France | France, Cour administrative d'appel de Nantes, 5ème chambre, 10 janvier 2023, 21NT00892


Vu la procédure suivante :

Procédure contentieuse antérieure :

M. C... B... a demandé au tribunal administratif de Rennes d'annuler pour excès de pouvoir le certificat d'urbanisme négatif du 27 octobre 2018 délivré par le maire de Liffré (Ille-et-Vilaine) ainsi que la décision du 14 février 2019 de ce maire rejetant le recours gracieux formé contre ce certificat.

Par un jugement n° 1901572 du 1er février 2021, le tribunal administratif de Rennes a annulé le certificat d'urbanisme négatif du 27 octobre 2018 ainsi que la décision du 14 février 2019.
>Procédure devant la cour :

Par une requête et un mémoire, enregistrés les 31 mars 2021 ...

Vu la procédure suivante :

Procédure contentieuse antérieure :

M. C... B... a demandé au tribunal administratif de Rennes d'annuler pour excès de pouvoir le certificat d'urbanisme négatif du 27 octobre 2018 délivré par le maire de Liffré (Ille-et-Vilaine) ainsi que la décision du 14 février 2019 de ce maire rejetant le recours gracieux formé contre ce certificat.

Par un jugement n° 1901572 du 1er février 2021, le tribunal administratif de Rennes a annulé le certificat d'urbanisme négatif du 27 octobre 2018 ainsi que la décision du 14 février 2019.

Procédure devant la cour :

Par une requête et un mémoire, enregistrés les 31 mars 2021 et 14 janvier 2022, la commune de Liffré, représentée par Me Le Derf-Daniel, demande à la cour :

1°) d'annuler le jugement du 1er février 2021 du tribunal administratif de Rennes ;

2°) de rejeter la demande de première instance présentée par M. B... devant le tribunal administratif de Rennes ;

3°) de mettre à la charge de M. B... le versement de la somme de 3 500 euros en application des dispositions de l'article L. 761-1 du code de justice administrative.

Elle soutient que :

- la demande de première instance était irrecevable en ce qu'elle ne remplissait pas les conditions fixées par l'article R. 411-1 du code de justice administrative ; la demande ne contenait ni l'énoncé de conclusions ni l'exposé de moyens à l'encontre de l'arrêté du 27 octobre 2018 ;

- la décision contestée n'est pas entachée d'inexacte application de l'article A.1.2 du plan local d'urbanisme ; les travaux envisagés ne peuvent être qualifiés de réhabilitation susceptible de conserver les caractéristiques architecturales du bâtiment existant ;

- la décision contestée était légale, en ce qu'elle pouvait être fondée sur les motifs tirés de ce que l'opération envisagée serait de nature à conforter un édifice en ruine n'ayant pas obtenu les autorisations administratives requises et de ce que la demande de certificat d'urbanisme est entachée de fraude.

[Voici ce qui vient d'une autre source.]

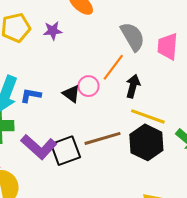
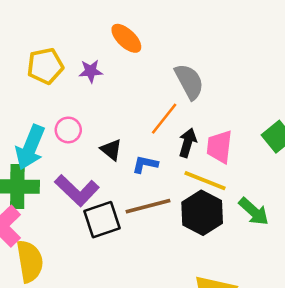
pink trapezoid: (168, 46) -> (219, 147), moved
pink circle: (88, 86) -> (68, 130), moved
blue L-shape: (31, 95) -> (145, 164), moved
purple L-shape: (39, 147) -> (77, 190), moved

Par un mémoire en défense, enregistré le 14 décembre 2021, M. B..., représenté par Me Lahalle, conclut au rejet de la requête et à ce que soit mis à la charge de la commune de Liffré le versement de la somme de 3 000 euros en application des dispositions de l'article L. 761-1 du code de justice administrative.

Il soutient que :

- les moyens soulevés par la requérante ne sont pas fondés ;

- la demande de substitution de motifs présentée par la commune ne pourra être accueillie.

Par une ordonnance du 24 mars 2022, la clôture d'instruction a été fixée au 22 avril 2022, à 12h00.

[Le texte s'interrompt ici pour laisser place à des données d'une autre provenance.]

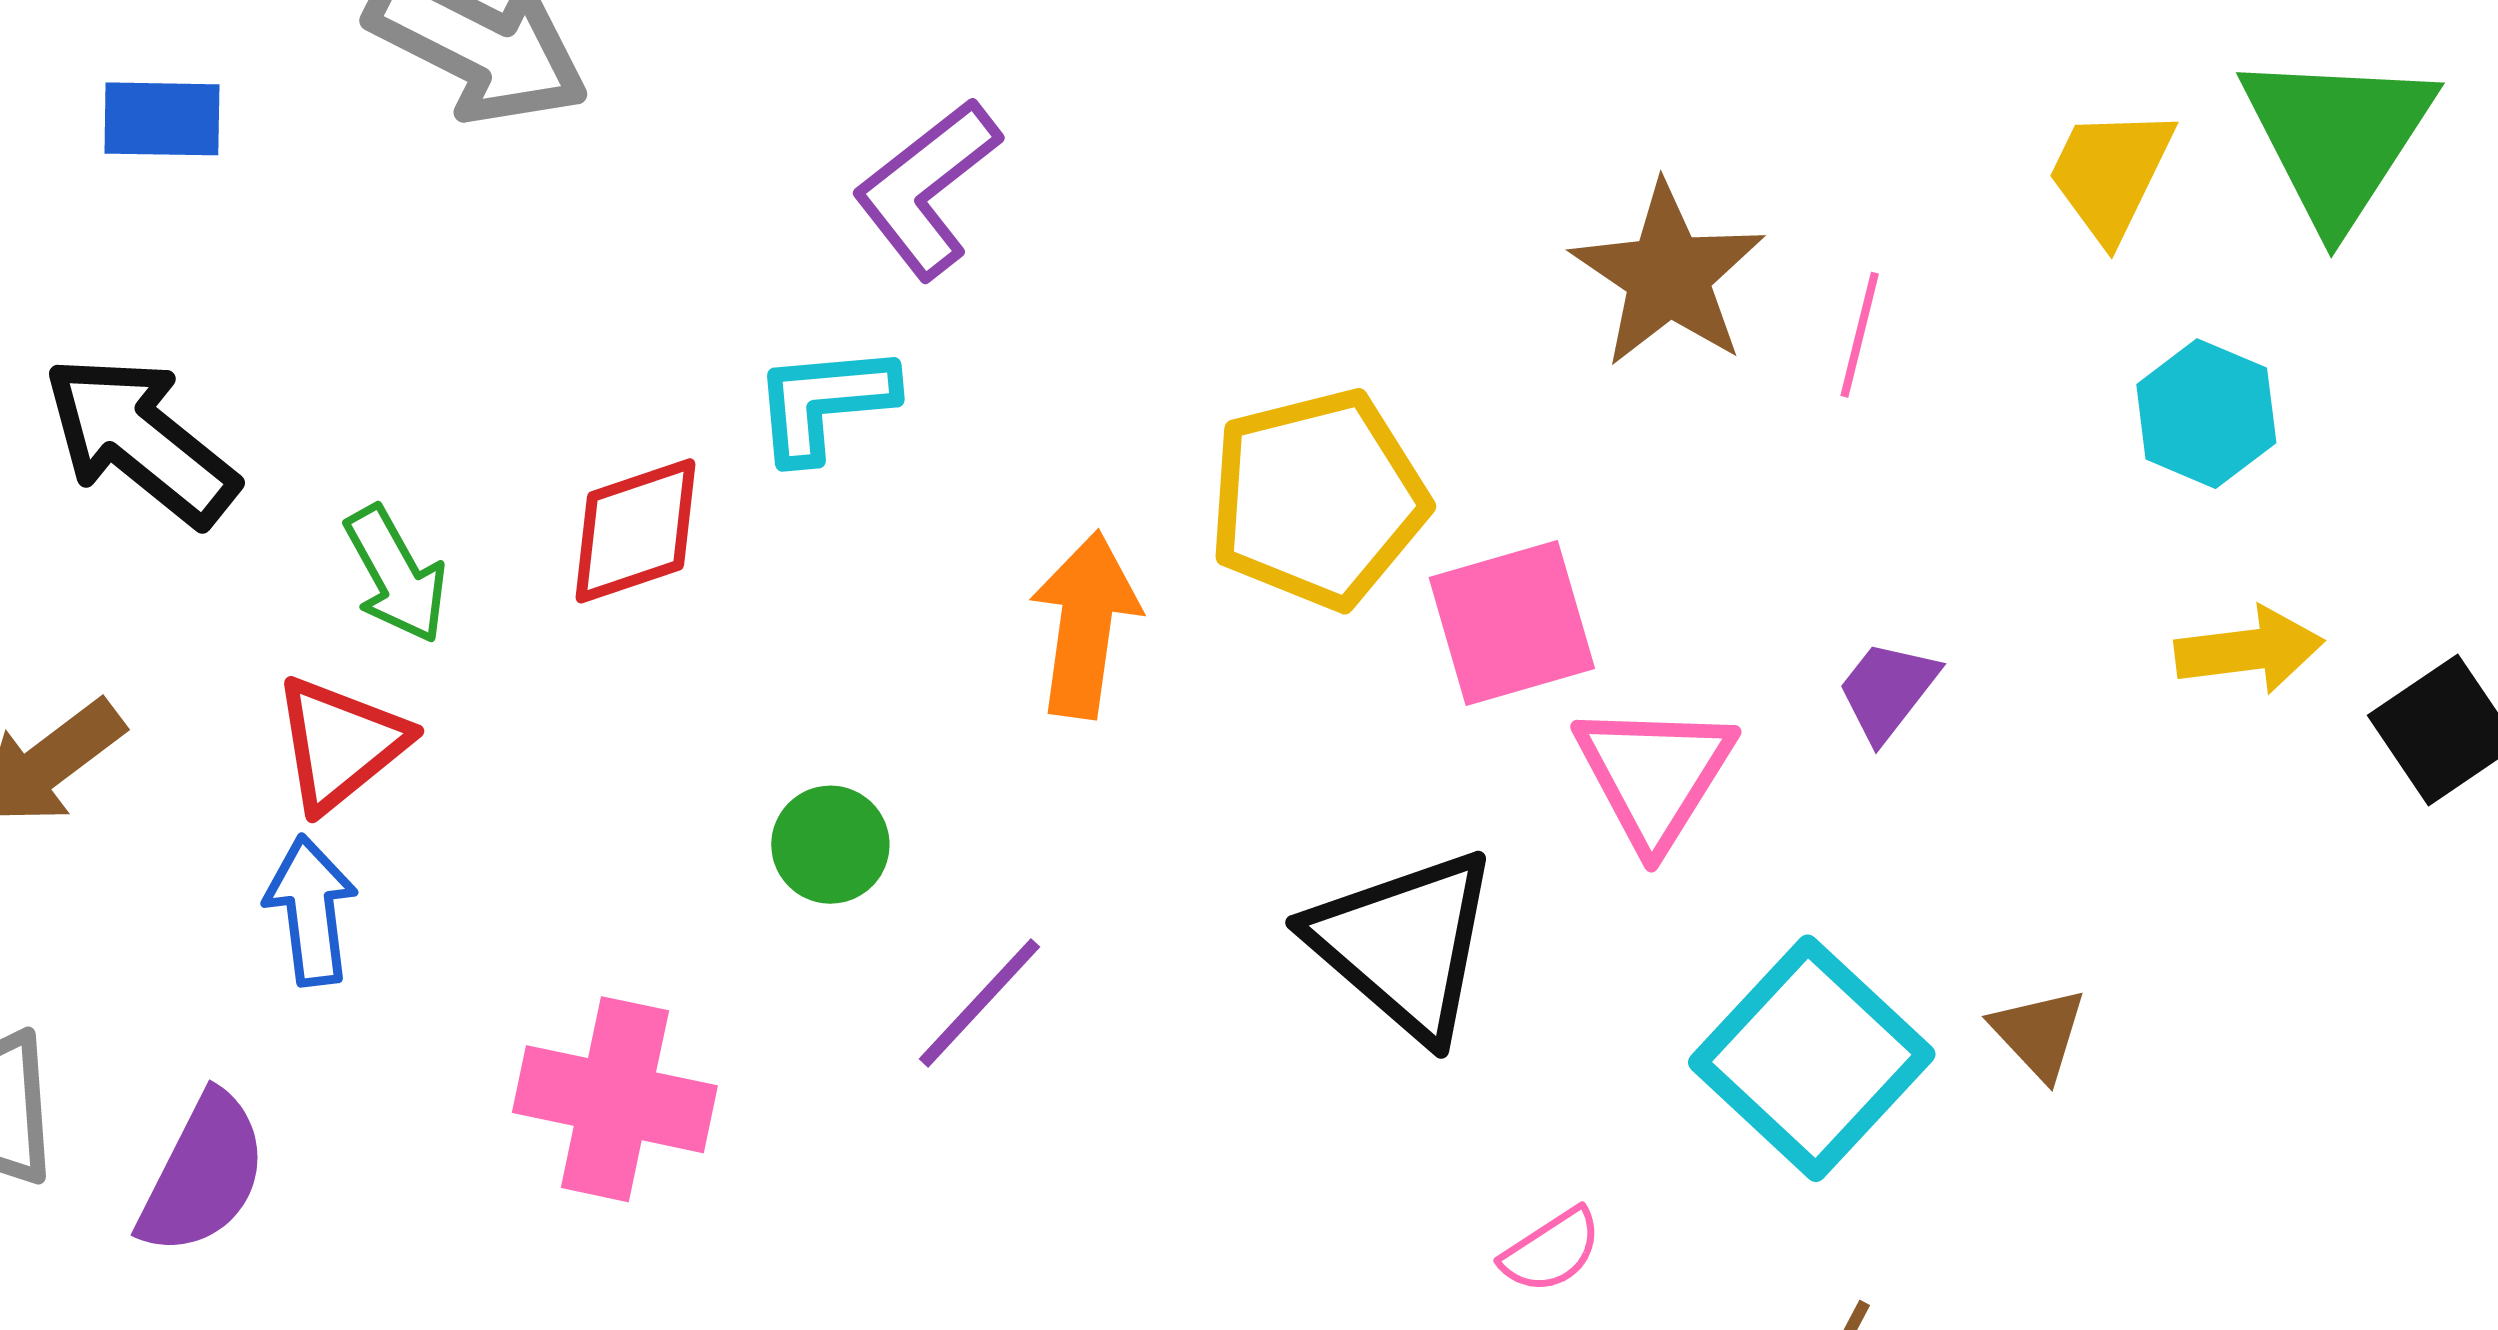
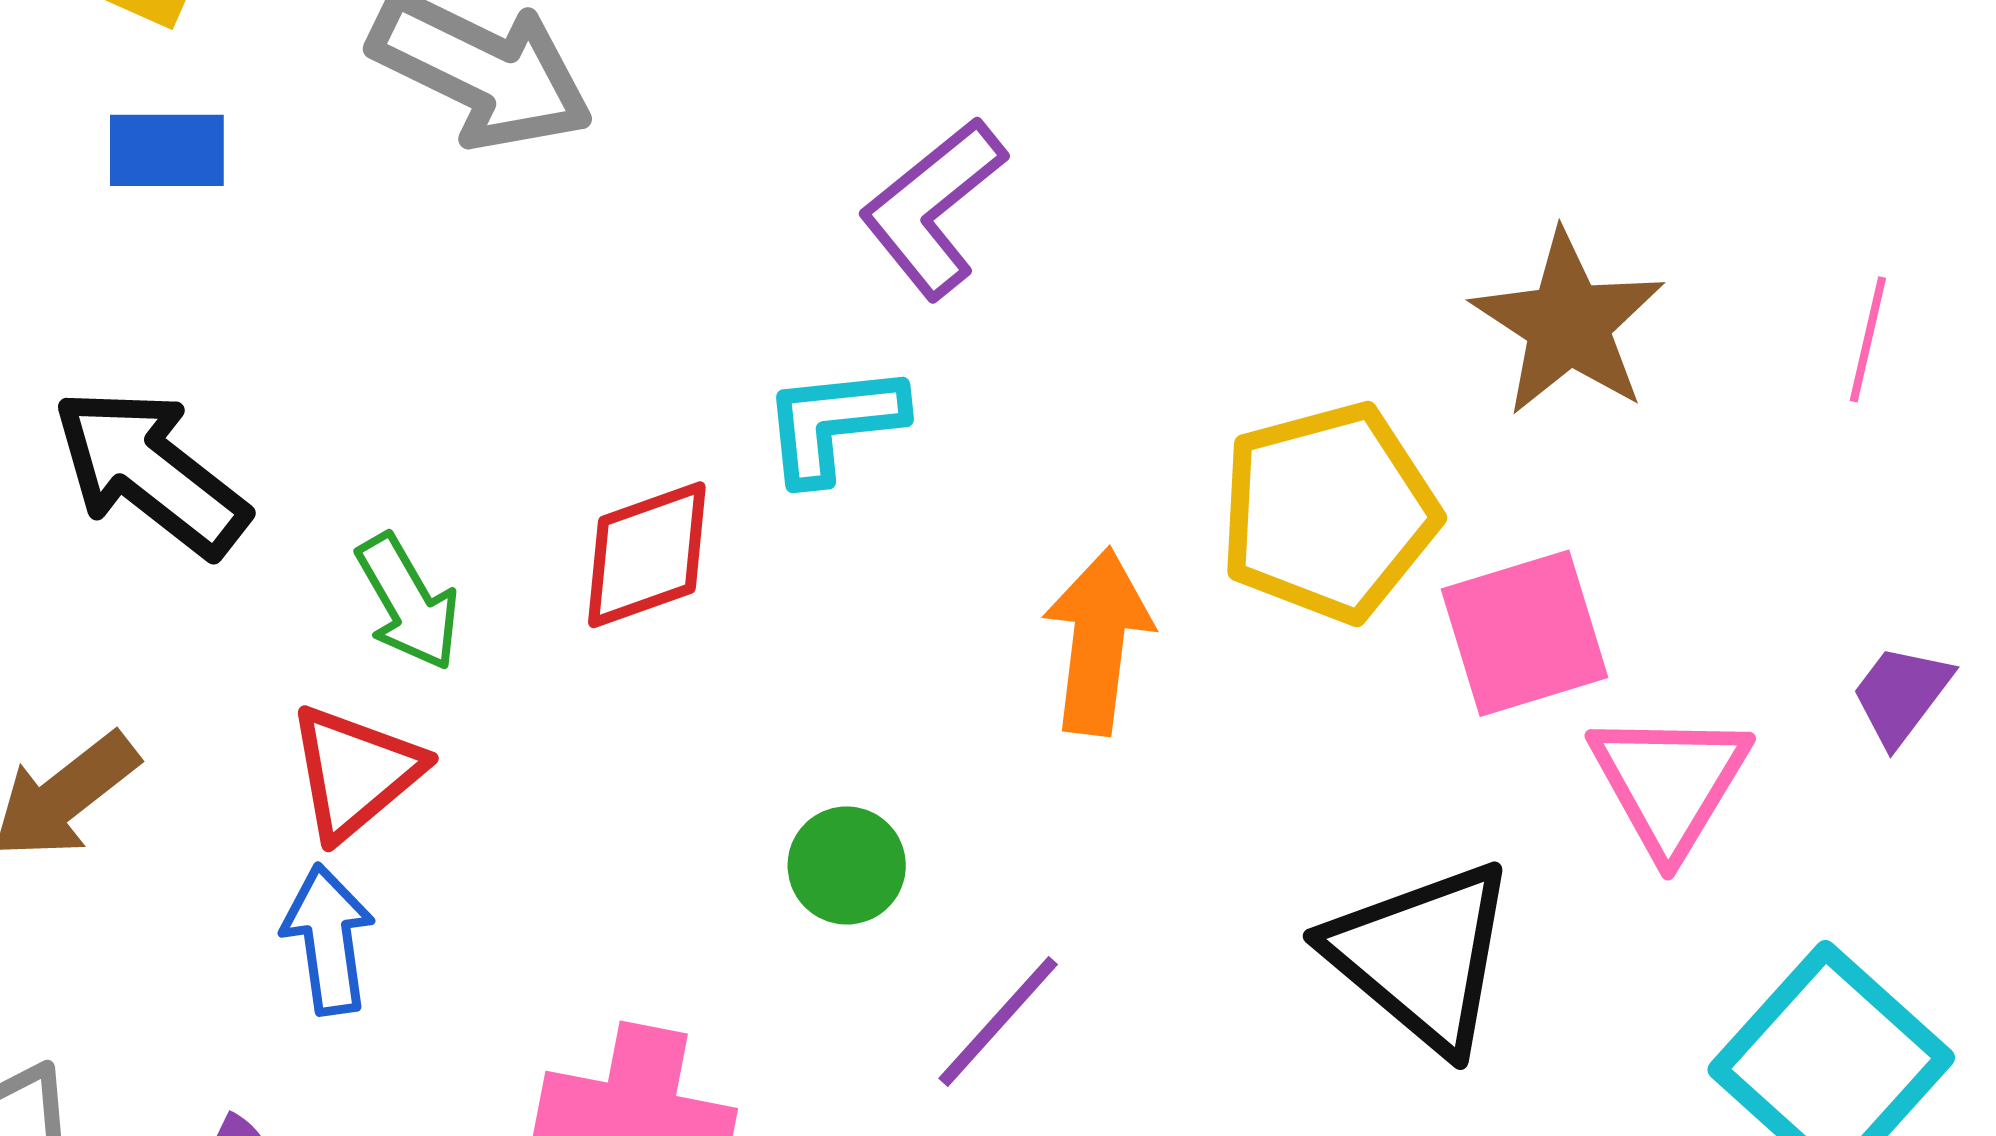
brown star: (1668, 275) -> (1568, 324), moved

Un mémoire présenté pour M. B..., représenté par Me Aubin, a été enregistré le 5 décembre 2022, postérieurement à la clôture de l'instruction, et n'a pas été communiqué.

Vu les autres pièces du dossier.

Vu :

- le code de l'environnement ;

- le code de l'urbanisme ;

- le code de justice administrative.

Les parties ont été régulièrement averties du jour de l'audience.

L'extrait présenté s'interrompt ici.